So yes, if you've read the book, and you're keen on defending it, you should be able to address some of the specific issues I see with his entire premise. Feel free to do so in PM if you'd like.
I haven't read the book, but the point is that I disagree with you on
what his premise is in the first place. And unless I'm breaking forum rules I would like to keep our civil discourse public.
I just used it to show that he truly makes the claim that without adhering to specific tenets, atheists are somehow unable to form the answers to day to day moral issues. It's absurd, and it does not follow that his conception of a person, incapable of forming rational decisions, would somehow be able to do so merely by following a religion.
That would be a fine counterargument, if that actually was what he was saying. I think that what he's aiming at is that morality is inherently based on
emotional choices - the desire to feel good and avoid doing what feels bad. In other words: it is irrational. The prisoner's dilemma would suggest suggest that there is some truth to that, not to mention the growing mountain of evidence from psychology that we are social, emotional beings first, and ration beings second.
So just
saying "this is good, this is bad" doesn't work, because humans aren't motivated by fact-based checklist - they need to
feel that something is good or bad, and rituals are a way religions have achieved that. "We the atheists" should steal those tricks.
I mean, even in your 'more fleshed out' interview he states, clearly, that atheists don't form their non-belief due to evidence-based decision making
Sorry to burst your bubble, but again the evidence coming from psychology is that that is actually the case. There's a bunch of articles about it in the same issue of the New Scientist I got this interview from (it's a special issue about religion).
...that people can't consistently be good or kind without religion, that communities need religion as a basis. That's actually super offensive.
That would be super offensive if that was what he said. He says we need to use the methods invented by religion for structuring morality to properly function as a society. Which is not at all the same as saying that we need to believe in God.
You propped this book up as a followup to Dawkins, which almost implies it'd be the same sort of fact-based, non-spiritual, scientific stuff.
Well, as my girlfriend always says: "Almost doesn't count." (Wait, did I just mock myself?)

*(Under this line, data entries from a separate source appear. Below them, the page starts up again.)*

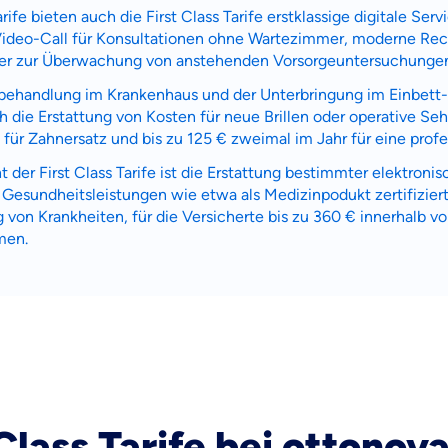
rife bieten auch die First Class Tarife erstklassige digitale Se
-Video-Call für Konsultationen ohne Wartezimmer, moderne Re
ner zur Überwachung von anstehenden Vorsorgeuntersuchunge
tbehandlung im Krankenhaus und der Unterbringung im Einbett
h die Erstattung von Kosten für neue Brillen oder operative S
 für Zahnersatz und bis zu 125 € zweimal im Jahr für eine profe
 der First Class Tarife ist die Erstattung bestimmter elektroni
r Gesundheitsleistungen wie etwa als Medizinpodukt zertifizie
 von Krankheiten, für die Versicherte bis zu 360 € innerhalb 
men.
 Class Tarife bei ottonov
 wichtig ist, dass du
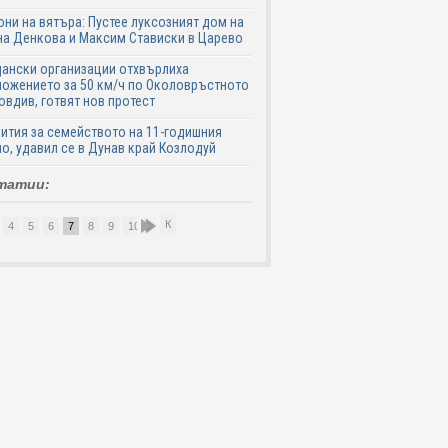
ни на вятъра: Пустее луксозният дом на
а Денкова и Максим Стависки в Царево
ански организации отхвърлиха
ожението за 50 км/ч по Околовръстното
овдив, готвят нов протест
ития за семейството на 11-годишния
о, удавил се в Дунав край Козлодуй
татии:
К
4
5
6
7
8
9
10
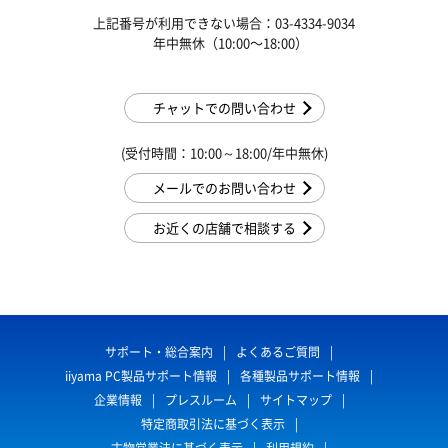
上記番号が利用できない場合：03-4334-9034
年中無休（10:00〜18:00）
チャットでの問い合わせ
(受付時間：10:00～18:00/年中無休)
メールでのお問い合わせ
お近くの店舗で相談する
サポート・総合案内
よくあるご質問
iiyama PC製品サポート情報
各種製品サポート情報
企業情報
プレスルーム
サイトマップ
特定商取引法に基づく表示
古物営業法に基づく表示
利用規約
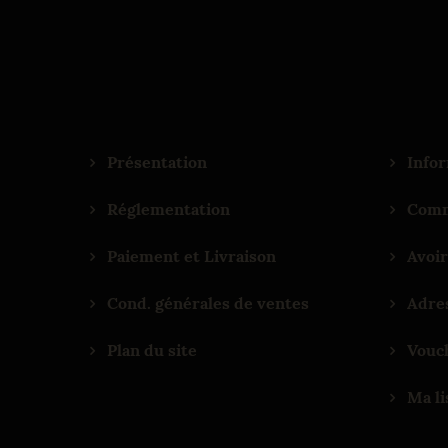
Présentation
Infor
Réglementation
Comm
Paiement et Livraison
Avoir
Cond. générales de ventes
Adre
Plan du site
Vouc
Ma li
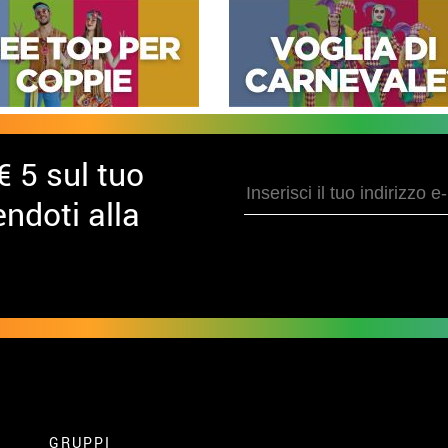
€ 5 sul tuo
ndoti alla
GRUPPI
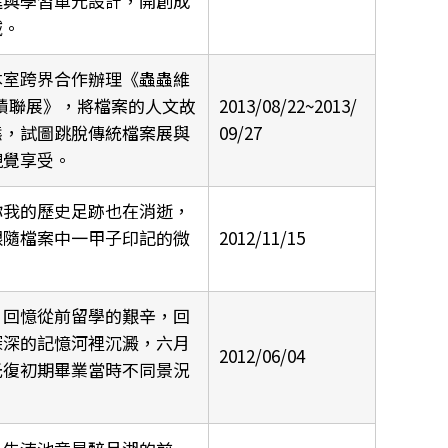
進與學習單元設計，開創成
域。
本室跨界合作辦理《蟲蟲維
蹟聯展》，將檔案的人文故
2013/08/22~2013/
態，試圖跳脫傳統檔案展與
09/27
視覺享受。
你我的歷史足跡也在消逝，
跟隨檔案中一甲子印記的微
2012/11/15
，回憶從前留學的艱辛，回
深深的記憶河裡沉澱，六月
2012/06/04
光復初期畢業當時不同景況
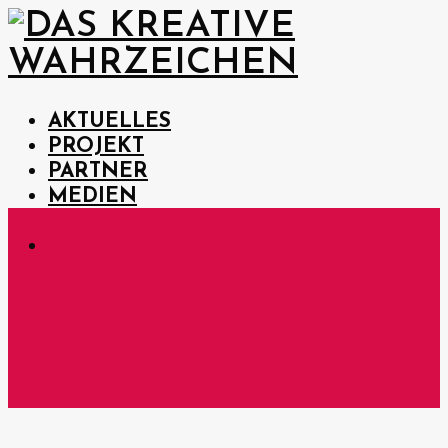
AKTUELLES
PROJEKT
PARTNER
MEDIEN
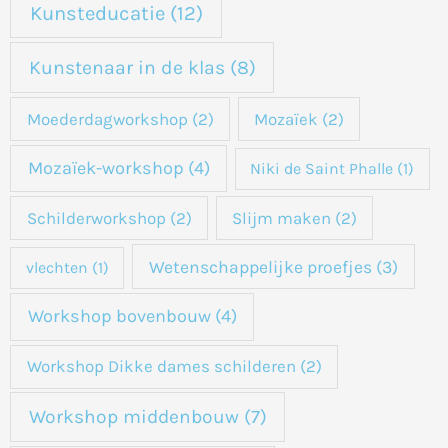
Kunsteducatie
(12)
Kunstenaar in de klas
(8)
Moederdagworkshop
(2)
Mozaïek
(2)
Mozaïek-workshop
(4)
Niki de Saint Phalle
(1)
Schilderworkshop
(2)
Slijm maken
(2)
Wetenschappelijke proefjes
(3)
vlechten
(1)
Workshop bovenbouw
(4)
Workshop Dikke dames schilderen
(2)
Workshop middenbouw
(7)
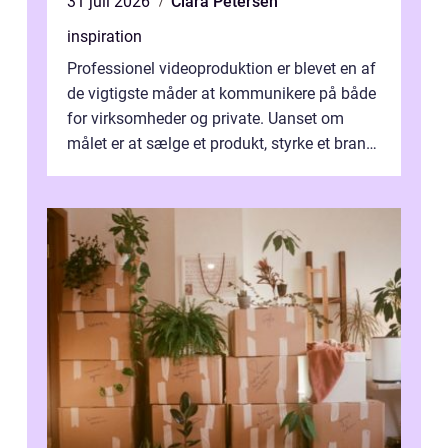
31 juli 2026
Clara Petersen
inspiration
Professionel videoproduktion er blevet en af
de vigtigste måder at kommunikere på både
for virksomheder og private. Uanset om
målet er at sælge et produkt, styrke et brand,
forevige et bryllup eller s...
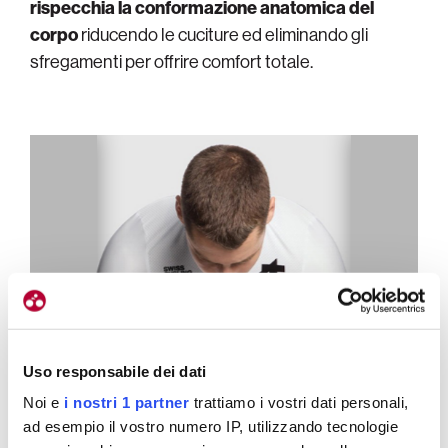
rispecchia la conformazione anatomica del
corpo
riducendo le cuciture ed eliminando gli
sfregamenti per offrire comfort totale.
Uso responsabile dei dati
Noi e
i nostri 1 partner
trattiamo i vostri dati personali,
ad esempio il vostro numero IP, utilizzando tecnologie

Please don't make assumptions on what my intentions are, because you're very wrong. I wasn't implying it was fact-based, non-spiritual or scientific. I suggested the book because I expect it to be interesting material on the same subject - namely, religion. I was planning on reading it myself. Yes, I know, it's rather awkward that it turned into me defending a book I haven't read (well, I'm defending the premise more than the book, actually). I have seen multiple lectures by Alain de Botton (two on the RSA youtube channel, one on Vimeo), read some articles by him, and I quite enjoy his way of thinking.
Instead it's just some guy, prolific and well read as he is, portraying atheists as these almost inhuman, soulless beings incapable of acting within a community, etc.

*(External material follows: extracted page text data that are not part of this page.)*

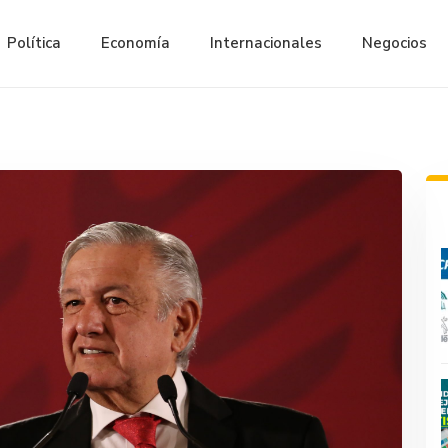
Política
Economía
Internacionales
Negocios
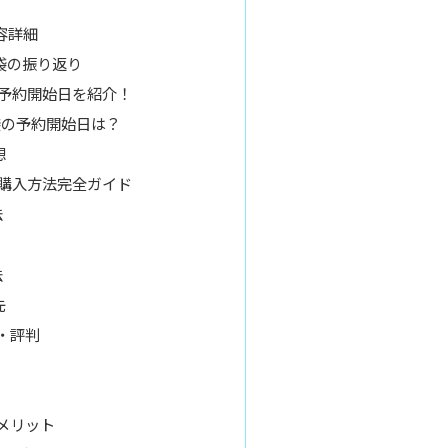
内容詳細
福袋の振り返り
袋の予約開始日を紹介！
福袋の予約開始日は？
想
袋の購入方法完全ガイド
法
法
先
・評判
とメリット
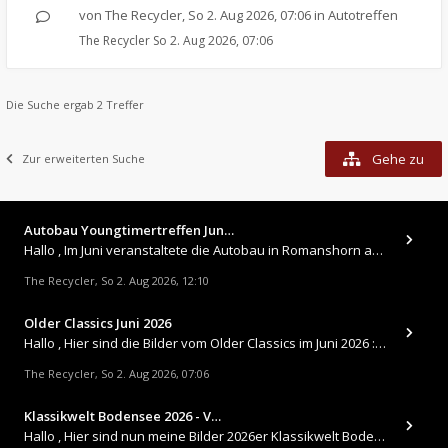
von
The Recycler
,
So 2. Aug 2026, 07:06
in
Autotreffen
The Recycler
So 2. Aug 2026, 07:06
Die Suche ergab 2 Treffer
Gehe zu
Zur erweiterten Suche
Autobau Youngtimertreffen Jun…
Hallo , Im Juni veranstaltete die Autobau in Romanshorn auf ihrem Gelände ein kleines Youngtimertreffen : https://up.
The Recycler
So 2. Aug 2026, 12:10
,
Older Classics Juni 2026
​Hallo , Hier sind die Bilder vom Older Classics im Juni 2026 : https://up.picr.de/51155940wd.jpg https://up.pic
The Recycler
So 2. Aug 2026, 07:06
,
Klassikwelt Bodensee 2026 - V…
Hallo , Hier sind nun meine Bilder 2026er Klassikwelt Bodensee 😀 https://up.picr.de/51125547rb.jpg https://up.pi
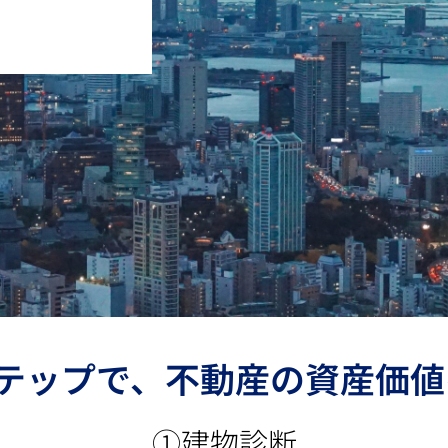
ステップで、不動産の資産価値
①建物診断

I mean, if you can show me that this dude isn't just making sweeping truth claims without any basis in reality, go ahead, I'll be glad to consider them.
Does he even have any reason to assert that atheists are inferior at behaving within communities, or coming to decent moral decisions?
I see only one person making sweeping truth claims here. No, I'm not going to defend "his" claims, because he isn't making them to begin with.
The
suggestions he makes (one of the RSA lectures basically is an abridged version of the book) actually fit quite well with the recent turnaround in psychology about what makes people tick (again, we're basically just (predictably) irrational, socially oriented beings, with rationality tacked on, and we'd be much better of if we designed our systems to cope with that).
BTW, there certainly is a case to be made about how reductionist, rational thinking can go very.
very wrong. The justification for a lot of very crappy modern art and horribly unlivable architecture comes to mind.
As it is, the book just seems sort of like it's coasting on how fringe it is, compared to the views of most atheists. Bragging about how many atheists disagree with his idea of there being atheist temples sort of cements that, as well.
You read that paragraph as him bragging, I read that as him saying that people misunderstood his point.